Le Corbusier designed his Ideal City according to the body proportions of future inhabitants but in reality this gave birth to countless HLM
housing estates which look and feel the same. The people’s car
was invented to correspond more beneficially to the needs of each citizen but cars, as the main method of human transport, have led to the transformation of towns and entire countries, changing them into vast networks of highways equipped with service stations and one stop shops
which look and feel the same. They produced the homogeneity in which in every town, on every transport network, one can find the same multitude of individual products: all with the illusion that they are custom made
for each type of traveller. From consumer types
, to personalised touch telephones reception
, contemporary marketing forces us to direct ourselves as quickly as possible towards the product that appears designed and tailored personally for us. Now the internet, thanks to cookies and bots, we can't get away from this kind of individualised marketing pressure tailored to our individual needs and searches for products and information. However, as a measuring tool, the real individual as a unique living breathing entity is on their way to extinction in this world of individualization, in the midst of homogenisation.
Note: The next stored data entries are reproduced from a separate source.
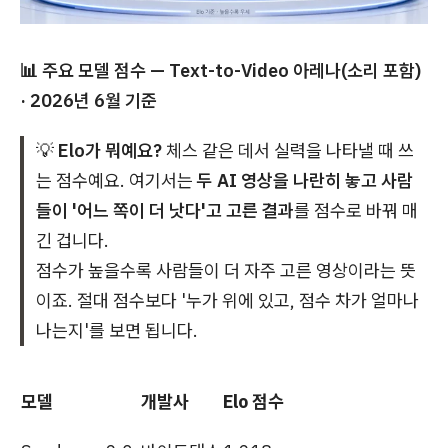
📊 주요 모델 점수 — Text-to-Video 아레나(소리 포함)
· 2026년 6월 기준
💡
Elo가 뭐예요?
체스 같은 데서 실력을 나타낼 때 쓰
는 점수예요. 여기서는
두 AI 영상을 나란히 놓고 사람
들이 '어느 쪽이 더 낫다'고 고른 결과
를 점수로 바꿔 매
긴 겁니다.
점수가 높을수록 사람들이 더 자주 고른 영상이라는 뜻
이죠. 절대 점수보다 '누가 위에 있고, 점수 차가 얼마나
나는지'를 보면 됩니다.
모델
개발사
Elo 점수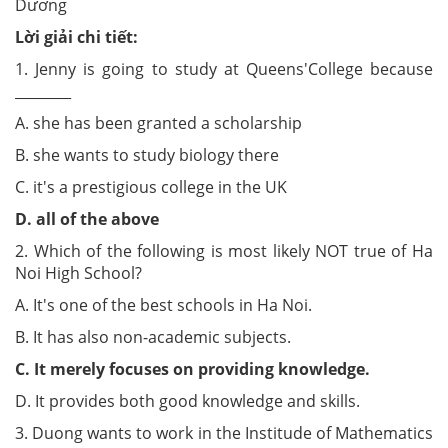
Dương
Lời giải chi tiết:
1. Jenny is going to study at Queens'College because
________
A. she has been granted a scholarship
B. she wants to study biology there
C. it's a prestigious college in the UK
D. all of the above
2. Which of the following is most likely NOT true of Ha
Noi High School?
A. It's one of the best schools in Ha Noi.
B. It has also non-academic subjects.
C. It merely focuses on providing knowledge.
D. It provides both good knowledge and skills.
3. Duong wants to work in the Institude of Mathematics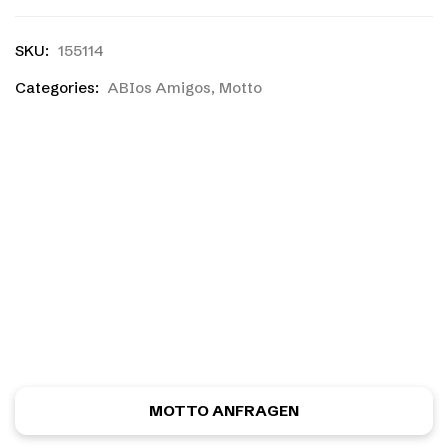
SKU:
155114
Categories:
ABIos Amigos
,
Motto
Ihr habt einen eigenen
Entwurf?
Ihr habt noch nicht das richtige gefunden, oder eine
eigene Skizze? Kein Problem! Ihr könnt kostenlos und
unverbindlich ein ganz individuelles Motiv anfordern.
MOTTO ANFRAGEN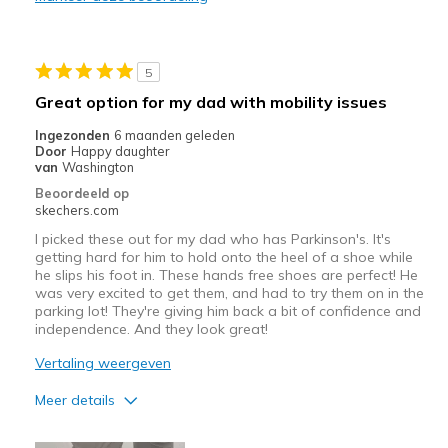
Beste toepassingen
Going Out
5
Width
Feels true to width
Great option for my dad with mobility issues
Sizing
Feels true to size
Ingezonden
6 maanden geleden
View On Shoes
I'm Really Into Shoes
Door
Happy daughter
van
Washington
Beoordeeld op
skechers.com
I picked these out for my dad who has Parkinson's. It's
getting hard for him to hold onto the heel of a shoe while
he slips his foot in. These hands free shoes are perfect! He
was very excited to get them, and had to try them on in the
parking lot! They're giving him back a bit of confidence and
independence. And they look great!
Vertaling weergeven
Meer details
Pluspunten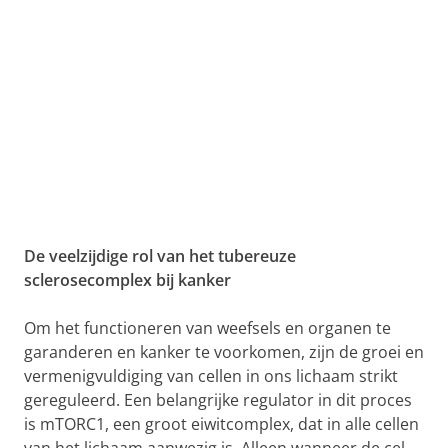
De veelzijdige rol van het tubereuze
sclerosecomplex bij kanker
Om het functioneren van weefsels en organen te
garanderen en kanker te voorkomen, zijn de groei en
vermenigvuldiging van cellen in ons lichaam strikt
gereguleerd. Een belangrijke regulator in dit proces
is mTORC1, een groot eiwitcomplex, dat in alle cellen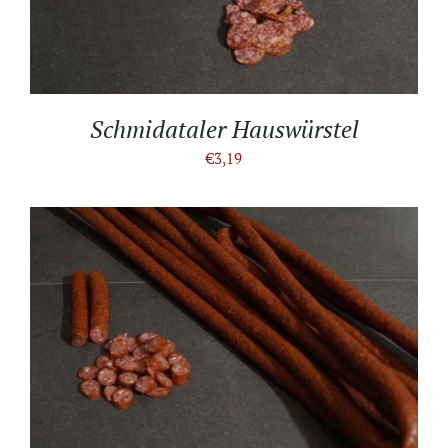
Schmidataler Hauswürstel
€
3,19
IN DEN WARENKORB
/
DETAILS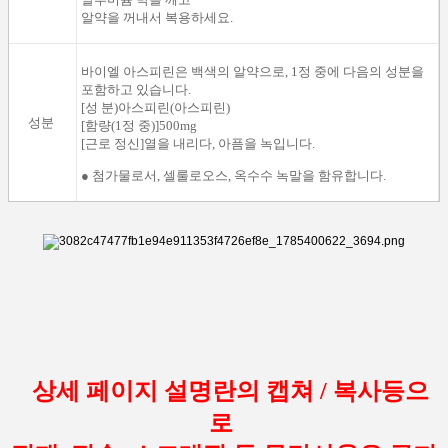
알약을
꺼내
서 복용하
세요
.
바이엘
아스피린은
백색
의
알약으로
, 1
정
중
에
다음
의
성분을
포함하고 있습니다.
[
성
분
)
아스피린
(
아스피린
)
성분
[
함량
(
1
정
중
)
]
500mg
[
근로
정신
]
열을
내리다
,
아픔을
녹입니다.
●
첨가물로서
, 셀룰로오스,
옥수수
녹말
을
함유
합니다.
상세 페이지 설명란의 캡쳐 / 복사등으
로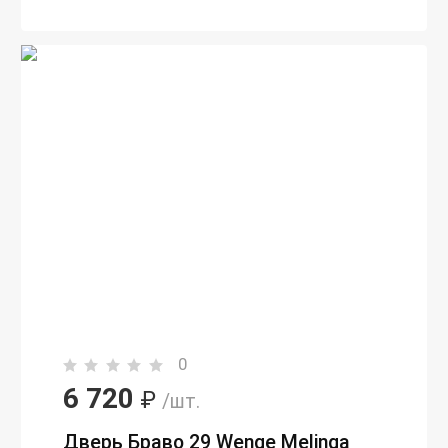
0
6 720
₽
/шт.
Дверь Браво 29 Wenge Melinga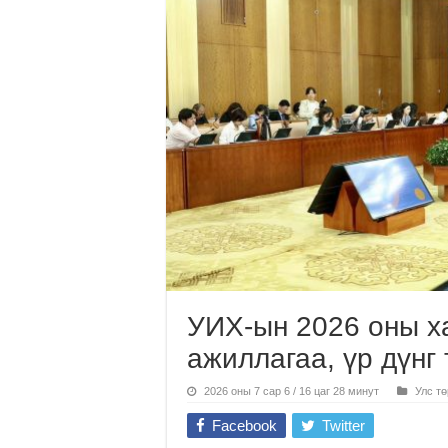
УИХ-ын 2026 оны х
ажиллагаа, үр дүнг
2026 оны 7 сар 6 / 16 цаг 28 минут
Улс тө
Facebook
Twitter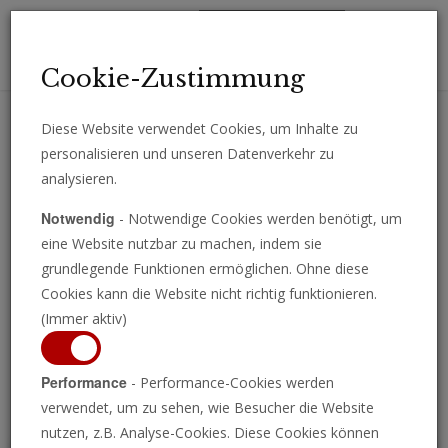
Toggl
Cookie-Zustimmung
navig
Diese Website verwendet Cookies, um Inhalte zu
personalisieren und unseren Datenverkehr zu
Erhalten Sie wichtige Analysen, Kommentare und Nachrichten
analysieren.
direkt per E-Mail.
Notwendig
- Notwendige Cookies werden benötigt, um
ABONNIEREN
eine Website nutzbar zu machen, indem sie
grundlegende Funktionen ermöglichen. Ohne diese
Cookies kann die Website nicht richtig funktionieren.
(Immer aktiv)
Programm ansehen
Performance
- Performance-Cookies werden
verwendet, um zu sehen, wie Besucher die Website
nutzen, z.B. Analyse-Cookies. Diese Cookies können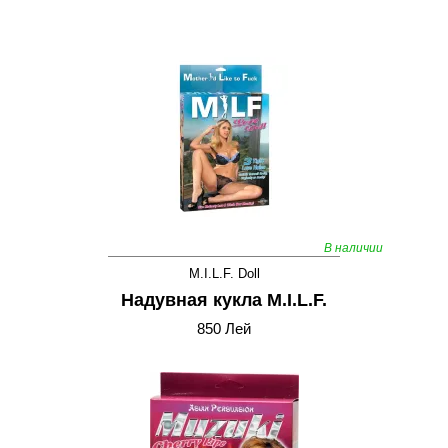
В наличии
M.I.L.F. Doll
Надувная кукла M.I.L.F.
850 Лей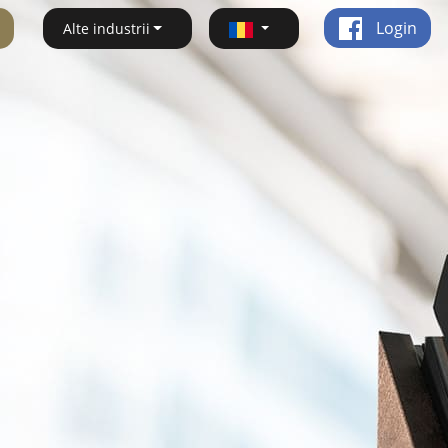
Login
Alte industrii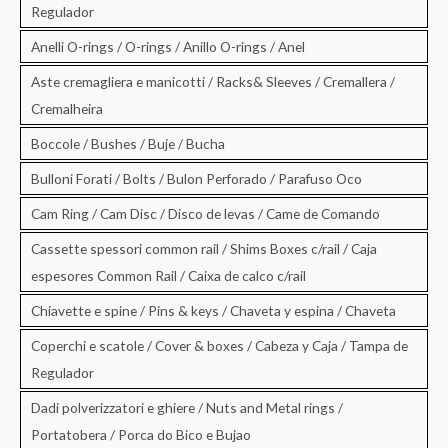
Regulador
Anelli O-rings / O-rings / Anillo O-rings / Anel
Aste cremagliera e manicotti / Racks& Sleeves / Cremallera /
Cremalheira
Boccole / Bushes / Buje / Bucha
Bulloni Forati / Bolts / Bulon Perforado / Parafuso Oco
Cam Ring / Cam Disc / Disco de levas / Came de Comando
Cassette spessori common rail / Shims Boxes c/rail / Caja
espesores Common Rail / Caixa de calco c/rail
Chiavette e spine / Pins & keys / Chaveta y espina / Chaveta
Coperchi e scatole / Cover & boxes / Cabeza y Caja / Tampa de
Regulador
Dadi polverizzatori e ghiere / Nuts and Metal rings /
Portatobera / Porca do Bico e Bujao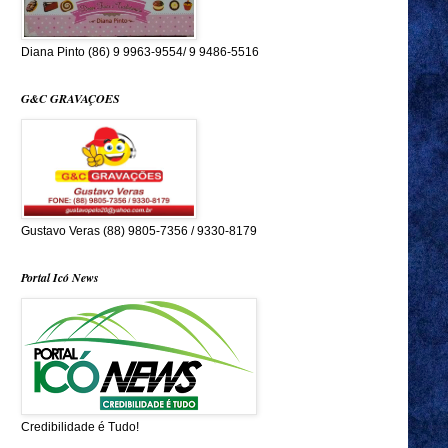
Diana Pinto (86) 9 9963-9554/ 9 9486-5516
G&C GRAVAÇOES
Gustavo Veras (88) 9805-7356 / 9330-8179
Portal Icó News
Credibilidade é Tudo!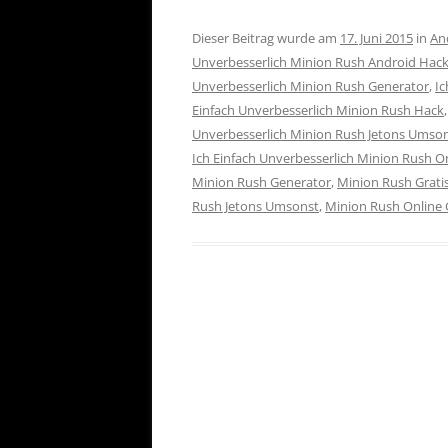
Dieser Beitrag wurde am
17. Juni 2015
in
An
Unverbesserlich Minion Rush Android Hac
Unverbesserlich Minion Rush Generator
,
Ic
Einfach Unverbesserlich Minion Rush Hack
Unverbesserlich Minion Rush Jetons Umso
Ich Einfach Unverbesserlich Minion Rush O
Minion Rush Generator
,
Minion Rush Gratis
Rush Jetons Umsonst
,
Minion Rush Online 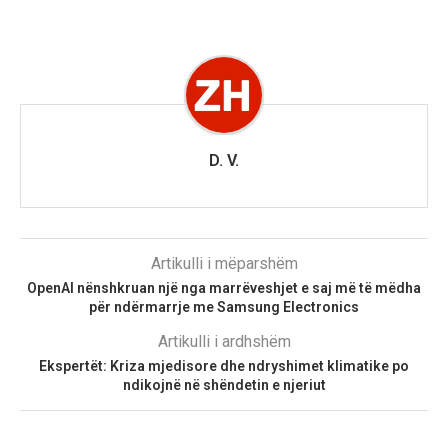
D. V.
Artikulli i mëparshëm
OpenAI nënshkruan një nga marrëveshjet e saj më të mëdha
për ndërmarrje me Samsung Electronics
Artikulli i ardhshëm
Ekspertët: Kriza mjedisore dhe ndryshimet klimatike po
ndikojnë në shëndetin e njeriut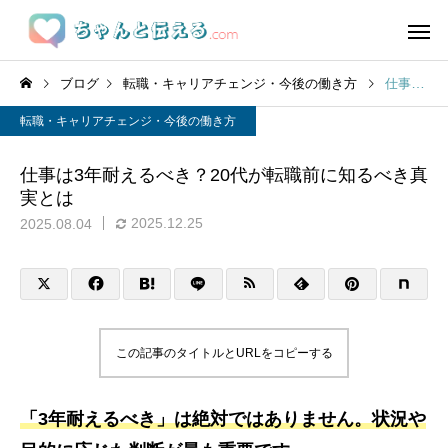
ブログ
転職・キャリアチェンジ・今後の働き方
仕事は3年耐えるべき？20代が転職前に知るべき真実とは
転職・キャリアチェンジ・今後の働き方
仕事は3年耐えるべき？20代が転職前に知るべき真
実とは
2025.12.25
2025.08.04
この記事のタイトルとURLをコピーする
「3年耐えるべき」は絶対ではありません。状況や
With web2, nanotechnology and genetic manipulation, the customized has become uncontrollable, and it is combined with the risk of large scale uniformity. Aldous Huxley’s Brave New World predicted a (dystopian) utopia in which changes in society and human behaviour occurred as a result of scientific advancement and technological progress. The promise of scientific progress – and of Communism – was a new kind of future where individual needs would be met. However, in order to reconstruct the world, endlessly customised by potentially better consumer products, we will soon leave behind even the most incredible Huxleyian prognosis of what the future will bring. The ability of politics and science to control these changes is in question as are the limits of scientific progress in terms of what they bring to us. We are more conscious of the major risks to our planet and our peoples, and these risks themselves are capable of provoking tremors in the contemporary planet’s natural resources; through the dangers posed by use of nuclear energy and proliferation; the acceleration of global warming, of urbanisation and globalization, and in the public risks for health through synthetic biology and in releasing nanotechnologies. It seems that today the question of the limits imposed by free market choice
for the individual is becoming clearer in spite of the individuality promoted by contemporary marketing rhetoric. Do we have the right to adapt our environment according to our desire for comfort? Where is the line between the legitimate and the superfluous, between improvement and destruction?